Suddenly, there’s a Siddur War brewing.
Congregation Kehilath Jeshurun, one of the Upper East Side’s major Modern Orthodox synagogues, will receive a major shipment in the next few weeks — 500 copies of a new prayer book.
The Yehudah Bilingual Edition of the Koren Siddur, issued by Jerusalem-based Koren Publishers, with an updated English translation and extensive commentaries and an introductory essay by Rabbi Jonathan Sacks, the knighted chief rabbi of the United Kingdom, is the first thoroughly revised English-language prayer book since Brooklyn’s ArtScroll Publications issued its now-classic edition a quarter-century ago.
The new siddur — colloquially called the Sacks Siddur — is considered more in line with Modern Orthodox thought, with more recognition of the growing role of women in religious life, than the standard siddur of haredi ArtScroll or its Rabbinical Association of America version that includes additional prayers for the State of Israel and Israeli soldiers.

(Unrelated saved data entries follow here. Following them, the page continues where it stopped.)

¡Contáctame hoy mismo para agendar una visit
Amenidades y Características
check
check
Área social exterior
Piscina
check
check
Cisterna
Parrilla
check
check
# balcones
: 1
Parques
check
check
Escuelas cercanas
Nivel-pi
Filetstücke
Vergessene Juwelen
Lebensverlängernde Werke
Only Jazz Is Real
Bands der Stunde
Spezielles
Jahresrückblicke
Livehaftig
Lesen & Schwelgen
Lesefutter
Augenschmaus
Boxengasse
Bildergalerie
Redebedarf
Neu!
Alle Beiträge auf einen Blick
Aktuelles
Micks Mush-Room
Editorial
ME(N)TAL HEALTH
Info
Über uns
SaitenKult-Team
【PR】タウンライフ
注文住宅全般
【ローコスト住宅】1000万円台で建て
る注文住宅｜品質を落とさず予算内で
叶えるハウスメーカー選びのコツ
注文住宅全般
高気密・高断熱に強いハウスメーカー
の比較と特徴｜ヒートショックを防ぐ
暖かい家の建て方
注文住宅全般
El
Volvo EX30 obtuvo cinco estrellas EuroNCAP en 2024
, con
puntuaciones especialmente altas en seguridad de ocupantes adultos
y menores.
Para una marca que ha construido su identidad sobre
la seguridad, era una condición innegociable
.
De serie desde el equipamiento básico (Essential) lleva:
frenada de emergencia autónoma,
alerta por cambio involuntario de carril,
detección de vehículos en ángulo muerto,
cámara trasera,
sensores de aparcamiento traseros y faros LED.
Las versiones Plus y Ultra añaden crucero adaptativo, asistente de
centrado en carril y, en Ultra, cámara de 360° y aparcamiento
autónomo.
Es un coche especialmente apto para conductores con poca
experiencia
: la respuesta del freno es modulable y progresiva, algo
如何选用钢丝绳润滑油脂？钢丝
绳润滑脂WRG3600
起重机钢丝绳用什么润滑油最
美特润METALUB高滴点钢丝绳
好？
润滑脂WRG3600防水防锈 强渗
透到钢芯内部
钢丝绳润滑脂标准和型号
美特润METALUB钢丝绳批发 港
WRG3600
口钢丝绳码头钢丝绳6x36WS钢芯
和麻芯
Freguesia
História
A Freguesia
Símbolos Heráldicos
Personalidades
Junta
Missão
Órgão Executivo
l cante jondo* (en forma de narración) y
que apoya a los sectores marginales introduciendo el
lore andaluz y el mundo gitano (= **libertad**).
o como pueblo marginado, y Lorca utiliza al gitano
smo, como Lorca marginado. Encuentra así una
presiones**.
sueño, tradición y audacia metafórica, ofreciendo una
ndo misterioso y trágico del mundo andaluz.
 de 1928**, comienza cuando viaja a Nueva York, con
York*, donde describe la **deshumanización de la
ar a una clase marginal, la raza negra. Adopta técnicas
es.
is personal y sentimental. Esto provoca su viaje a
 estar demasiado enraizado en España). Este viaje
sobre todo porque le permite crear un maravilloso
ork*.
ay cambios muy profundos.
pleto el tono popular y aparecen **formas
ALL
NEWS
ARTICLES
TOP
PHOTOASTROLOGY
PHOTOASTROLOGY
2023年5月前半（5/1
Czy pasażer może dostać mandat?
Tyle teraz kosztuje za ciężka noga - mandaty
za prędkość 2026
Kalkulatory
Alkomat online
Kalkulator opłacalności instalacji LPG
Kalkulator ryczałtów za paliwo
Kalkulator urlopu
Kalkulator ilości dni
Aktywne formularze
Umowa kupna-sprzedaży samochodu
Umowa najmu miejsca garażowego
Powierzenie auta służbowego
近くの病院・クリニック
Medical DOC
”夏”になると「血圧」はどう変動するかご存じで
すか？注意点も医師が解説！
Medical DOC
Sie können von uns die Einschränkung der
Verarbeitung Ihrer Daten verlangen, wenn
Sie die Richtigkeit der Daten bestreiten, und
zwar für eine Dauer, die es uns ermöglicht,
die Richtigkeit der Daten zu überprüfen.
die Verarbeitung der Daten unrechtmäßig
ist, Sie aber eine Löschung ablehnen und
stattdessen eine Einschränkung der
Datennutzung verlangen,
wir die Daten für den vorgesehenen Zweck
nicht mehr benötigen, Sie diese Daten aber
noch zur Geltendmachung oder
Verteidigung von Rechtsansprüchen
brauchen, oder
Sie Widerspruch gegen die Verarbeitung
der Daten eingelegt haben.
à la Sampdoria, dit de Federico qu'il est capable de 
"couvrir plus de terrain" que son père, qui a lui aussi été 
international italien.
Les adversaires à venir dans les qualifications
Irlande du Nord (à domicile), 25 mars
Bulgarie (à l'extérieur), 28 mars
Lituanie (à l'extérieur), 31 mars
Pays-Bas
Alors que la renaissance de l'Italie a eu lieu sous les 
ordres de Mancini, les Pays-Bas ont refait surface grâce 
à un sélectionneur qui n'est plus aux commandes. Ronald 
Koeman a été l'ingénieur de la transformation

The Sacks Siddur — which is endorsed by the Orthodox Union and carries an introduction by outgoing Executive Vice President Rabbi Tzvi Hersh Weinreb — comes a few months after the emergence of the OU’s strengthened publishing division; its Haggadah, based on the writings and lectures of the late Rabbi Joseph Ber Soloveitchik, was a best-seller this Passover, and an OU siddur is in the works.
The growing choices “reflect a need on the part of Modern Orthodox Jews to have a siddur they are very comfortable with,” says Jeffrey Gurock, professor of American Jewish history at Yeshiva University.
Reports have surfaced of ArtScroll contacting congregations offering to replace old editions of their siddur with a new one, in an attempt to head off large-scale purchases of the Koren product.
Rabbi Nosson Scherman, an ArtScroll founder and general editor, declined to comment on the Sacks Siddur.
Koren Publishers has embarked on an extensive promotional campaign for its new siddur, says Danny Levine, owner of J. Levine Books & Judaica in Manhattan, and Modern Orthodox rabbis report an early buzz for the Sacks Siddur, which will be released on Friday.
“We’ve been waiting for a siddur like this for a very long time,” says Rabbi Haskel Lookstein, spiritual leader of Kehilath Jeshurun.
The synagogue, which has used ArtScroll’s RCA edition for two decades, will deploy 400 copies of the Sacks Siddur in its main sanctuary, and will let congregants decide which prayer book they prefer, Rabbi Lookstein says. “We’re not replacing ArtScroll — I’m going to let the people vote with their hands.”
By the end of the summer, Modern Orthodox worshippers will have another choice: the RCA will issue its new ArtScroll Siddur that includes a greater variety of prayers that reflect Modern Orthodox practice.